Sure, maybe. I took pains to acknowledge the ringbuffer as a
possibly-worthwile idea elsewhere. But the ringbuffer should be
compared to a ``typical skilled use'' bpf (i.e., something like the
configuration -current has now), rather than the FreeBSD compiled-in
defaults. Whether you cite mjr's experience or Vern Paxson's, its
well-known that the default bpf buffers aren't adequate for sustained
capture.
I do apologize, sincerely, if I appeared to be flaming. Equally
sincerely, I didn't (and don't) see why this paper got so much
attention here: the data it does present on bpf is, to my eyes, pretty
much a strawman. (it's good that the strawman does so well, but I
still consider it a flaw in the paper: I think the paper would be much
stronger if it quantified `best practice' bpf as well as `FreeBSD
default'.)
>FWIW, my personal interest in this is I'm working on a project where we
>need 99.999%, at least, of all packets and preferably 100%, gauranteed,
>on a box with 4x100BT connections running at full speed.
Personally, I would recommend two dual-port gig-e cards with
aggressive interupt deferral. (Probably cheaper these days than a quad
10/100 card.) Or look at the Intel pro/1000 four-port card.
>I don't read source-changes (please, no flames) so unless I see
>something mentioned here (or elsewhere) about what people are
>doing, I'm often in the dark (just so you know.)
Fair enough.
>Anyway, in a later email you confused me. You said:
>> For the record: I've commited changes to libpcap that will automatically
>> probe for, and use, bpf buffers up to 4 Mbytes without recompilation.
>> I've also increased the default limit for bpf BIOCSBLEN to 1 Mbyte,
>> and confirmed that libpcap uses a 1 Mbyte bpf buffer.
>
>Shouldn't BIOCSBLEN also accept upto 4MB here, then ?
>Otherwise I'm confused by this comment...?
The compiled-in default limit in -current is now 1 Mbyte. That limit
is sysctl'able up to 16 megabytes, which I chose deliberately as ...

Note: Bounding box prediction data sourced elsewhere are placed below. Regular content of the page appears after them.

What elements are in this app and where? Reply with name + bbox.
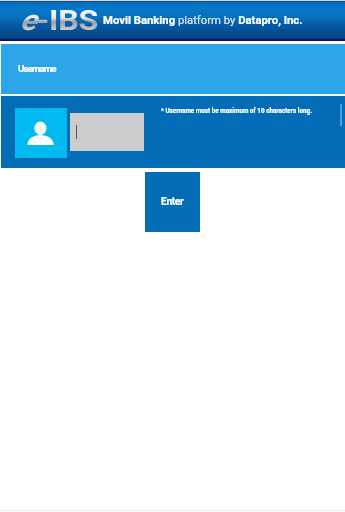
staticText: * Username must be maximum of 10 charact… [161, 107, 313, 114]
staticText: Movil Banking platform by Datapro, Inc. [103, 14, 303, 27]
button[interactable] [70, 113, 144, 151]
staticText: Username [18, 63, 56, 74]
staticText: Enter [161, 196, 184, 208]
button[interactable]: Enter [145, 172, 200, 232]
staticText: e-IBS [20, 3, 98, 37]
button[interactable]: User [15, 108, 67, 158]
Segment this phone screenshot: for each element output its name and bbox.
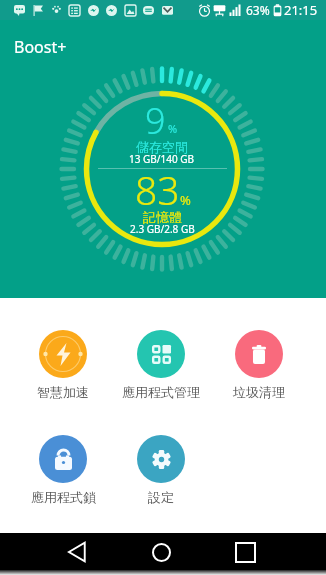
staticText: 2.3 GB/2.8 GB xyxy=(130,222,195,236)
button[interactable]: 應用程式管理 xyxy=(112,330,210,400)
staticText: 21:15 xyxy=(284,1,318,19)
staticText: 記憶體 xyxy=(143,209,182,225)
staticText: 13 GB/140 GB xyxy=(129,152,195,166)
staticText: 垃圾清理 xyxy=(233,384,285,400)
staticText: 設定 xyxy=(148,489,174,505)
button[interactable]: Recents xyxy=(229,536,261,568)
button[interactable]: 設定 xyxy=(112,435,210,505)
button[interactable]: Home xyxy=(145,536,177,568)
staticText: 應用程式鎖 xyxy=(31,489,96,505)
button[interactable]: 智慧加速 xyxy=(14,330,112,400)
staticText: 儲存空間 xyxy=(136,139,188,155)
staticText: 83 xyxy=(135,163,180,216)
button[interactable]: 垃圾清理 xyxy=(210,330,308,400)
staticText: % xyxy=(168,121,178,136)
button[interactable]: Back xyxy=(61,536,93,568)
staticText: 9 xyxy=(145,96,166,145)
staticText: % xyxy=(180,191,191,209)
staticText: 應用程式管理 xyxy=(122,384,200,400)
staticText: Boost+ xyxy=(14,36,67,58)
button[interactable]: 應用程式鎖 xyxy=(14,435,112,505)
staticText: 智慧加速 xyxy=(37,384,89,400)
staticText: 63% xyxy=(246,2,270,18)
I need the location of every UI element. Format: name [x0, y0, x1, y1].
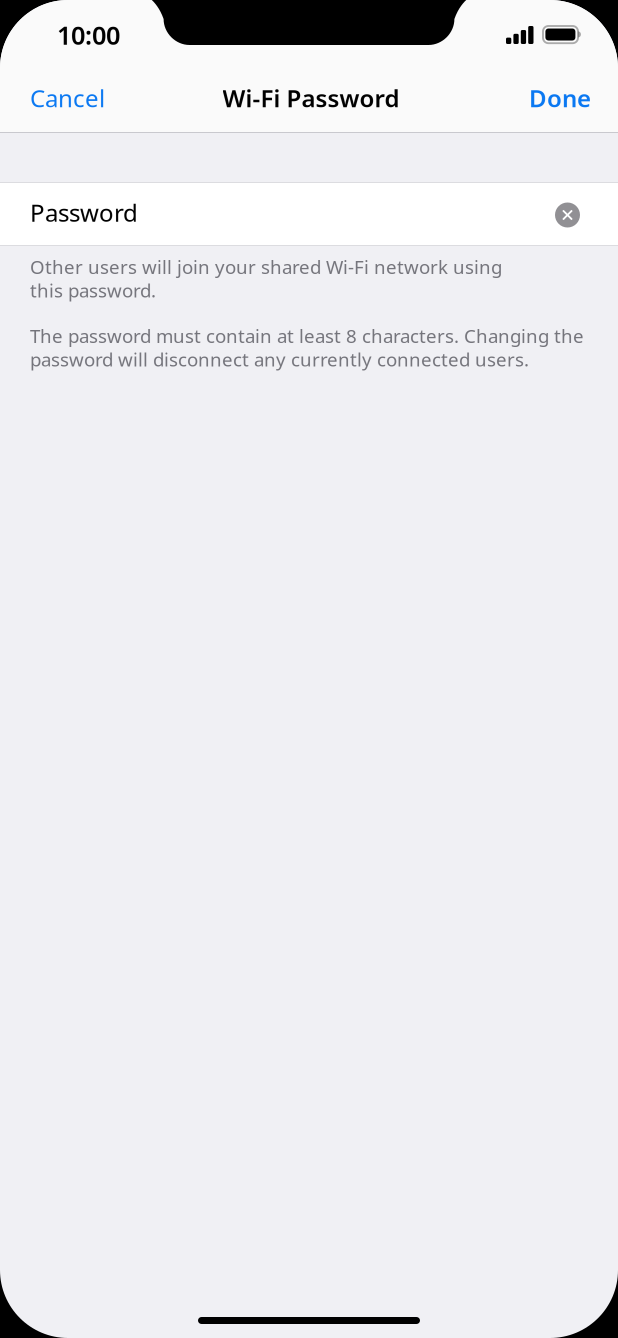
staticText: password will disconnect any currently c… — [30, 347, 529, 372]
staticText: Password — [30, 197, 138, 228]
staticText: Cancel — [30, 82, 105, 114]
staticText: 10:00 — [57, 18, 120, 52]
button[interactable]: Done — [521, 69, 599, 127]
staticText: Wi-Fi Password — [222, 82, 400, 114]
staticText: Done — [529, 82, 591, 114]
staticText: Other users will join your shared Wi‑Fi … — [30, 254, 502, 279]
staticText: this password. — [30, 278, 156, 303]
staticText: The password must contain at least 8 cha… — [30, 323, 584, 348]
button[interactable]: Clear password — [541, 183, 618, 245]
button[interactable]: Password — [0, 183, 618, 245]
button[interactable]: Cancel — [22, 69, 113, 127]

excessive. (The only reason I saw for a limit at all is to avoid
exhausting kva space or mbuf cluster space. There's a consensus that
the default limit should be computed dynamically from parameters like
physmerm; I would add the others).
If you want to bump the libpcap limit up to 16 mbytes, I'd say that
was justifiable, given the sysctl limit on BIOCSBLEN.
>> If we want to change that, I think we'd have to change our libpcap and
>> the tcpdump.org version, and wait for third-party apps to catch up.
This is something I ran into a good 5 or 6 years back... I'll have to
see if I can find the libpcap I reworked for my doctoral dissertation
packet-capture. ISTR that error-reporting, and resizing snaplen, were
the other big gotchas. I'll see what I can find.